In the course of 30+ years of using computers, I've never had an issue where I was confined to one single storage media type at a single point in time, nor is the pace of advancement fast enough that I can't build an archive on one type of media and transition in its entirety it to new types as they become available. Spinning HD's are so common that there will assuredly be compatibility overlap with any new future media type for quite a long time, you shouldn't be getting trapped by using them. Something more proprietary (zip disk anyone?) maybe not so lucky. 

Probably the more important aspect of archiving is the ability to use the files you've saved. Jpg, Tiff, even DNG/RAW are so ubiquitous that I can't imagine that they won't have readers/editors in the future. Simply, too many people have them and they are defacto standards. Something more proprietary like a .LR file (lightroom) maybe not as much universality, and there's higher potential for a proprietary format to become abandoned. 

My advice: stick to commonly available devices - if there's only one brand and one model, stay away from it, replace them often (don't wait for them to die), use commonly available format for your files, keep regular tabs on and consistent updates for the archives you maintain... keep incremental backups for the working files you have and you likely won't ever experience any problems and probably won't be out a lot of money or heartache in the end.


----------



## LDS (Jun 7, 2017)

mnclayshooter said:


> For a home/hobby/casual user: The beauty of using a RAID device - be it a HD dock, hot-swappable drive bays, or a NAS with RAID is that the device (and the hardware associated) is doing the dirty work of checksums to verify that the data is
> complete and that bit rot or other mechanical issues with the drive itself are not occuring,



Be careful with hardware RAID. The disks may not be readable by a different controller.

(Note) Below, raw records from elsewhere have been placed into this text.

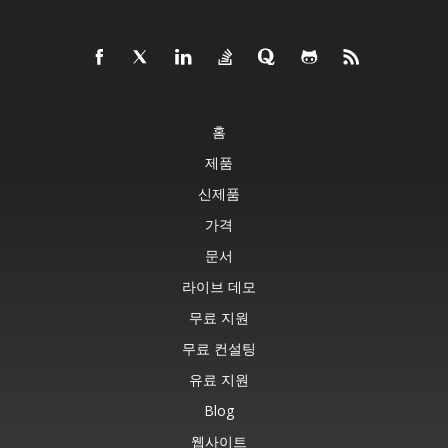
홈
제품
신제품
가격
문서
라이브 데모
무료 지원
무료 컨설팅
유료 지원
Blog
웹사이트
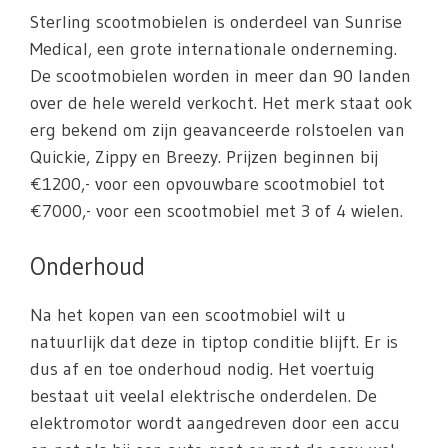
Sterling scootmobielen is onderdeel van Sunrise
Medical, een grote internationale onderneming.
De scootmobielen worden in meer dan 90 landen
over de hele wereld verkocht. Het merk staat ook
erg bekend om zijn geavanceerde rolstoelen van
Quickie, Zippy en Breezy. Prijzen beginnen bij
€1200,- voor een opvouwbare scootmobiel tot
€7000,- voor een scootmobiel met 3 of 4 wielen.
Onderhoud
Na het kopen van een scootmobiel wilt u
natuurlijk dat deze in tiptop conditie blijft. Er is
dus af en toe onderhoud nodig. Het voertuig
bestaat uit veelal elektrische onderdelen. De
elektromotor wordt aangedreven door een accu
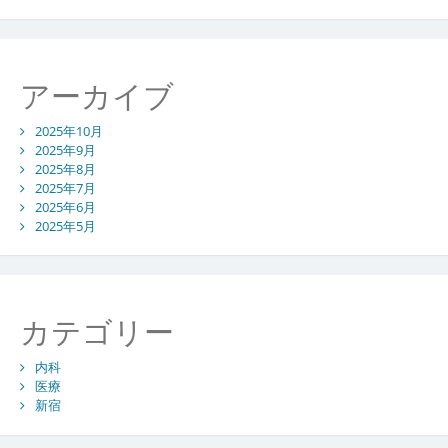
アーカイブ
2025年10月
2025年9月
2025年8月
2025年7月
2025年6月
2025年5月
カテゴリー
内科
医療
新宿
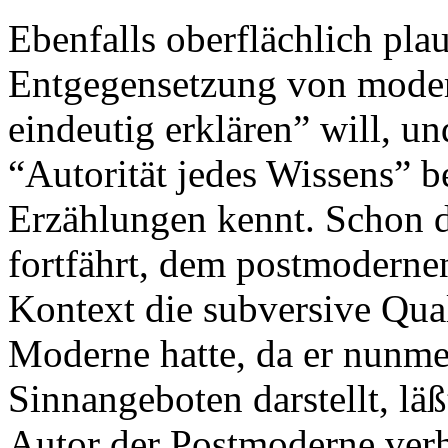
Ebenfalls oberflächlich plau
Entgegensetzung von moder
eindeutig erklären” will, u
“Autorität jedes Wissens” b
Erzählungen kennt. Schon d
fortfährt, dem postmodern
Kontext die subversive Qual
Moderne hatte, da er nunme
Sinnangeboten darstellt, läß
Autor der Postmoderne verha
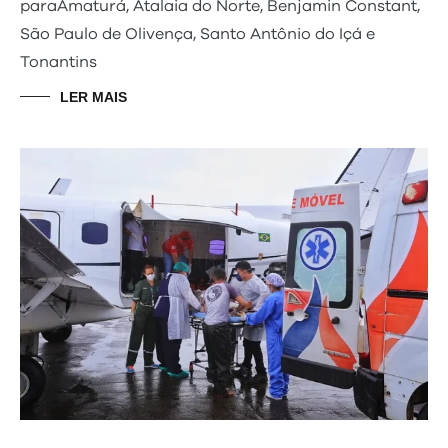
paraAmaturá, Atalaia do Norte, Benjamin Constant,
São Paulo de Olivença, Santo Antônio do Içá e
Tonantins
LER MAIS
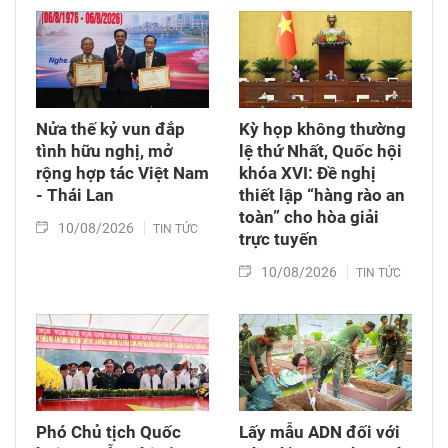
Nửa thế kỷ vun đắp
Kỳ họp không thường
tình hữu nghị, mở
lệ thứ Nhất, Quốc hội
rộng hợp tác Việt Nam
khóa XVI: Đề nghị
- Thái Lan
thiết lập “hàng rào an
toàn” cho hòa giải
10/08/2026
TIN TỨC
trực tuyến
10/08/2026
TIN TỨC
Phó Chủ tịch Quốc
Lấy mẫu ADN đối với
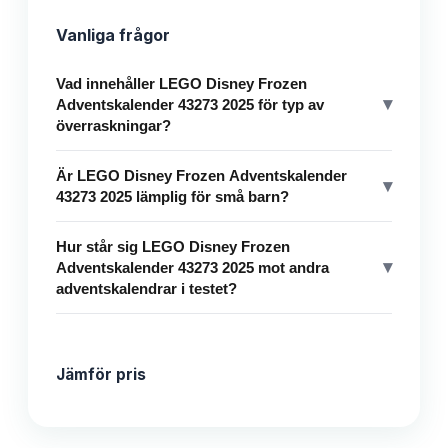
Vanliga frågor
Vad innehåller LEGO Disney Frozen
▾
Adventskalender 43273 2025 för typ av
överraskningar?
Är LEGO Disney Frozen Adventskalender
▾
43273 2025 lämplig för små barn?
Hur står sig LEGO Disney Frozen
▾
Adventskalender 43273 2025 mot andra
adventskalendrar i testet?
Jämför pris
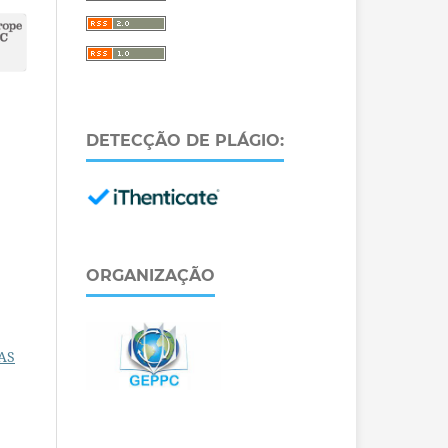
DETECÇÃO DE PLÁGIO:
ORGANIZAÇÃO
CAS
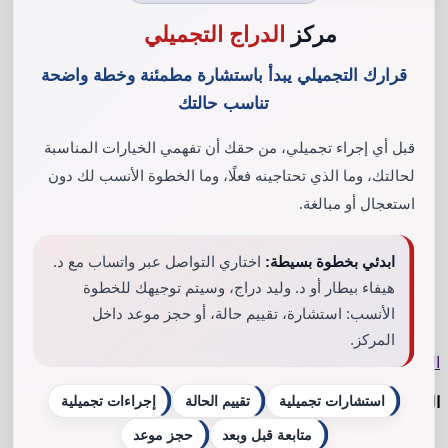
مركز
الدراج التجميلي
قرارك التجميلي يبدأ باستشارة مطمئنة وخطة واضحة
تناسب حالتك
قبل أي إجراء تجميلي، من حقك أن تفهمي الخيارات المناسبة
لحالتك، وما الذي تحتاجينه فعلًا، وما الخطوة الأنسب لك دون
استعجال أو مبالغة.
ابدئي بخطوة بسيطة:
اختاري التواصل عبر واتساب مع د.
هيفاء بيطار أو د. وليد دراج، وسيتم توجيهك للخطوة
الأنسب: استشارة، تقييم حالة، أو حجز موعد داخل
المركز.
الدكتورة هيفاء محمد بيطار
استشارات تجميلية
تقييم الحالة
إجراءات تجميلية
الصفحات
متابعة قبل وبعد
حجز موعد
سياسة الخصوصية وشروط الخدمة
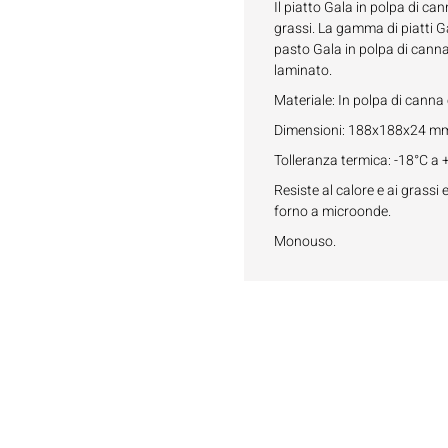
Il piatto Gala in polpa di ca
grassi. La gamma di piatti G
pasto Gala in polpa di canna
laminato.
Materiale: In polpa di cann
Dimensioni: 188x188x24 m
Tolleranza termica: -18°C a
Resiste al calore e ai grassi 
forno a microonde.
Monouso.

The RAID controller is also a point of failure. Software "raid" is usually better, because as long as you use the same OS, it will recognize its format.

RAID may not protect you from "bit rot" (see, for example https://arstechnica.com/information-technology/2014/01/bitrot-and-atomic-cows-inside-next-gen-filesystems/). RAID is for availability, not long time protection of the data.

Usually archiving is made creating full separate copies of the data (stored also separately), not just one copy and some information to rebuild a missing part. The separate copies may have additional information to check for corruption and fix errors (this can be done by software, no need to be directly in hardware).

What is important witch archival media is minimizing wear (you don't reuse them over and over), and ensure correct storage to minimize environment induced errors.



mnclayshooter said:


> I'd be shocked, to be honest, if the system being used by the big-players in cloud storage aren't using pretty simple raid systems and are simply hiring trained monkeys to watch the status of the drives day in and day out and replacing them as needed.



Large storage systems are a quite complex stuff today, and they employ several technologies to obtain enough redundancy, and replicate across different sites to ensure resiliency. The actual storage disks may be quite simple (although they use thousands and thousands of disks and other media, some laws requirement may dictate WORM media), but they have several layers of software to manage the data written and read. They may use RAID-like techniques, but they have to cope with very large arrays, which also increase the probability of disks failures and bad writes.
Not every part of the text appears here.